Start of Data records

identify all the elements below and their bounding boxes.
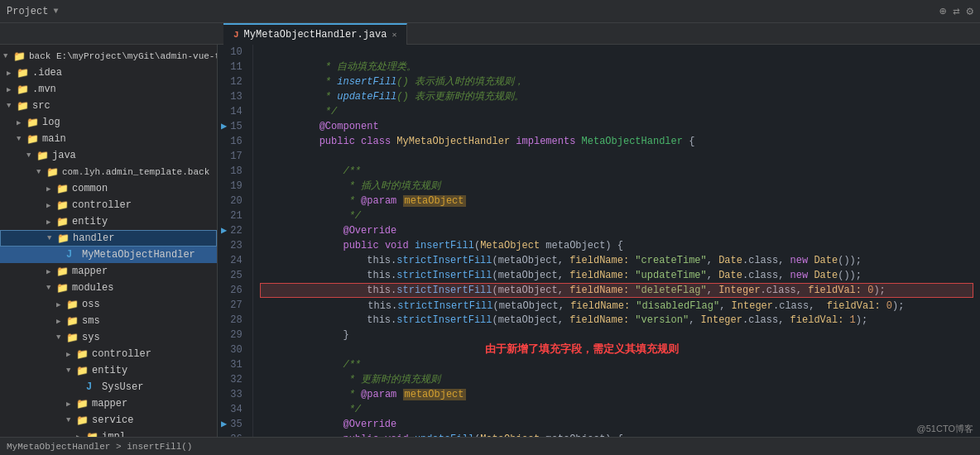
sidebar-item-sms[interactable]: ▶ 📁 sms bbox=[0, 313, 217, 329]
sidebar-item-mvn[interactable]: ▶ 📁 .mvn bbox=[0, 81, 217, 98]
sidebar-item-sys-controller[interactable]: ▶ 📁 controller bbox=[0, 346, 217, 362]
code-line-21: @Override bbox=[260, 208, 973, 223]
folder-icon-entity: 📁 bbox=[56, 216, 70, 228]
sidebar-item-modules[interactable]: ▼ 📁 modules bbox=[0, 280, 217, 296]
tab-bar: J MyMetaObjectHandler.java ✕ bbox=[0, 23, 980, 45]
code-line-20: */ bbox=[260, 194, 973, 208]
project-label: Project bbox=[7, 6, 48, 17]
sidebar-item-impl[interactable]: ▶ 📁 impl bbox=[0, 429, 217, 437]
code-line-35: public void updateFill(MetaObject metaOb… bbox=[260, 417, 973, 432]
sidebar-item-mymetaobjecthandler[interactable]: J MyMetaObjectHandler bbox=[0, 247, 217, 263]
tree-label-log: log bbox=[42, 117, 60, 128]
folder-open-icon-sys: 📁 bbox=[66, 332, 79, 344]
sidebar-item-main[interactable]: ▼ 📁 main bbox=[0, 131, 217, 147]
line-num-35: ▶35 bbox=[221, 417, 246, 432]
java-file-icon: J bbox=[233, 30, 239, 40]
line-num-11: 11 bbox=[221, 60, 246, 74]
sidebar-item-handler[interactable]: ▼ 📁 handler bbox=[0, 230, 217, 247]
folder-icon-controller: 📁 bbox=[56, 199, 70, 212]
code-line-26: this.strictInsertFill(metaObject, fieldN… bbox=[260, 283, 973, 298]
line-num-18: 18 bbox=[221, 164, 246, 179]
arrow-sms: ▶ bbox=[56, 317, 66, 326]
tree-label-idea: .idea bbox=[32, 67, 62, 79]
arrow-src: ▼ bbox=[7, 102, 17, 110]
code-line-22: public void insertFill(MetaObject metaOb… bbox=[260, 223, 973, 238]
code-line-14: @Component bbox=[260, 104, 973, 119]
tree-label-sms: sms bbox=[82, 315, 100, 327]
line-num-26: 26 bbox=[221, 283, 246, 298]
tree-label-sys-ctrl: controller bbox=[92, 348, 151, 360]
sidebar-item-sysuser[interactable]: J SysUser bbox=[0, 379, 217, 395]
arrow-java: ▼ bbox=[26, 151, 36, 160]
sidebar-item-idea[interactable]: ▶ 📁 .idea bbox=[0, 65, 217, 81]
folder-open-icon-src: 📁 bbox=[17, 100, 30, 113]
line-num-28: 28 bbox=[221, 313, 246, 328]
line-num-23: 23 bbox=[221, 238, 246, 253]
status-bar: MyMetaObjectHandler > insertFill() bbox=[0, 437, 980, 455]
line-num-33: 33 bbox=[221, 387, 246, 402]
sync-icon[interactable]: ⇄ bbox=[953, 4, 959, 18]
sysuser-icon: J bbox=[86, 381, 99, 393]
folder-open-icon-sys-service: 📁 bbox=[76, 414, 89, 427]
code-line-30: /** bbox=[260, 342, 973, 357]
sidebar-item-controller[interactable]: ▶ 📁 controller bbox=[0, 197, 217, 213]
sidebar-item-com[interactable]: ▼ 📁 com.lyh.admin_template.back bbox=[0, 164, 217, 180]
folder-open-icon-handler: 📁 bbox=[57, 232, 70, 245]
tab-mymetaobjecthandler[interactable]: J MyMetaObjectHandler.java ✕ bbox=[223, 23, 407, 45]
arrow-sys-entity: ▼ bbox=[66, 366, 76, 375]
sidebar-item-sys-entity[interactable]: ▼ 📁 entity bbox=[0, 362, 217, 379]
line-numbers: 10 11 12 13 14 ▶15 16 17 18 19 20 21 ▶22… bbox=[218, 45, 253, 437]
sidebar-item-oss[interactable]: ▶ 📁 oss bbox=[0, 296, 217, 313]
line-num-20: 20 bbox=[221, 194, 246, 208]
tree-label-mymetaobj: MyMetaObjectHandler bbox=[82, 249, 195, 261]
line-num-13: 13 bbox=[221, 89, 246, 104]
sidebar-item-log[interactable]: ▶ 📁 log bbox=[0, 114, 217, 131]
code-line-36: this.strictUpdateFill(metaObject, fieldN… bbox=[260, 432, 973, 437]
code-lines: * 自动填充处理类。 * insertFill() 表示插入时的填充规则， * … bbox=[253, 45, 980, 437]
line-num-19: 19 bbox=[221, 179, 246, 194]
arrow-idea: ▶ bbox=[7, 69, 17, 78]
folder-open-icon-modules: 📁 bbox=[56, 282, 70, 295]
settings-icon[interactable]: ⚙ bbox=[967, 4, 973, 18]
code-line-31: * 更新时的填充规则 bbox=[260, 357, 973, 372]
tree-label-controller: controller bbox=[72, 199, 132, 211]
sidebar-item-sys-service[interactable]: ▼ 📁 service bbox=[0, 412, 217, 429]
code-line-15: public class MyMetaObjectHandler impleme… bbox=[260, 119, 973, 134]
add-icon[interactable]: ⊕ bbox=[939, 4, 946, 18]
folder-open-icon-java: 📁 bbox=[36, 150, 50, 162]
status-breadcrumb: MyMetaObjectHandler > insertFill() bbox=[7, 442, 192, 452]
tree-label-mapper: mapper bbox=[72, 266, 108, 277]
sidebar-item-mapper[interactable]: ▶ 📁 mapper bbox=[0, 263, 217, 280]
tree-label-java: java bbox=[52, 150, 76, 161]
sidebar-item-sys[interactable]: ▼ 📁 sys bbox=[0, 329, 217, 346]
sidebar-item-java[interactable]: ▼ 📁 java bbox=[0, 147, 217, 164]
sidebar-item-common[interactable]: ▶ 📁 common bbox=[0, 180, 217, 197]
dropdown-arrow[interactable]: ▼ bbox=[53, 7, 58, 16]
line-num-16: 16 bbox=[221, 134, 246, 149]
code-line-10: * 自动填充处理类。 bbox=[260, 45, 973, 60]
tree-label-impl: impl bbox=[102, 431, 126, 437]
sidebar-item-sys-mapper[interactable]: ▶ 📁 mapper bbox=[0, 395, 217, 412]
tab-close-button[interactable]: ✕ bbox=[392, 30, 396, 40]
tree-label-sys-entity: entity bbox=[92, 365, 127, 376]
line-num-22: ▶22 bbox=[221, 223, 246, 238]
arrow-entity: ▶ bbox=[46, 218, 56, 227]
line-num-24: 24 bbox=[221, 253, 246, 268]
arrow-sys: ▼ bbox=[56, 333, 66, 342]
sidebar-item-entity[interactable]: ▶ 📁 entity bbox=[0, 213, 217, 230]
code-line-18: * 插入时的填充规则 bbox=[260, 164, 973, 179]
tree-label-common: common bbox=[72, 183, 108, 194]
folder-icon-sys-ctrl: 📁 bbox=[76, 348, 89, 361]
arrow-main: ▼ bbox=[17, 135, 26, 143]
sidebar-item-back[interactable]: ▼ 📁 back E:\myProject\myGit\admin-vue-te… bbox=[0, 48, 217, 65]
code-line-23: this.strictInsertFill(metaObject, fieldN… bbox=[260, 238, 973, 253]
line-num-17: 17 bbox=[221, 149, 246, 164]
folder-open-icon: 📁 bbox=[13, 50, 26, 63]
tree-label-src: src bbox=[32, 100, 50, 112]
folder-icon-mvn: 📁 bbox=[17, 84, 30, 96]
arrow-controller: ▶ bbox=[46, 201, 56, 210]
code-editor[interactable]: 10 11 12 13 14 ▶15 16 17 18 19 20 21 ▶22… bbox=[218, 45, 980, 437]
line-num-15: ▶15 bbox=[221, 119, 246, 134]
arrow-oss: ▶ bbox=[56, 300, 66, 309]
sidebar-item-src[interactable]: ▼ 📁 src bbox=[0, 98, 217, 114]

End of Data records

- Work item: Find and copy each line above that includes the string "ctrl".

- Problem solution:
tree-label-sys-ctrl: controller bbox=[92, 348, 151, 360]
folder-icon-sys-ctrl: 📁 bbox=[76, 348, 89, 361]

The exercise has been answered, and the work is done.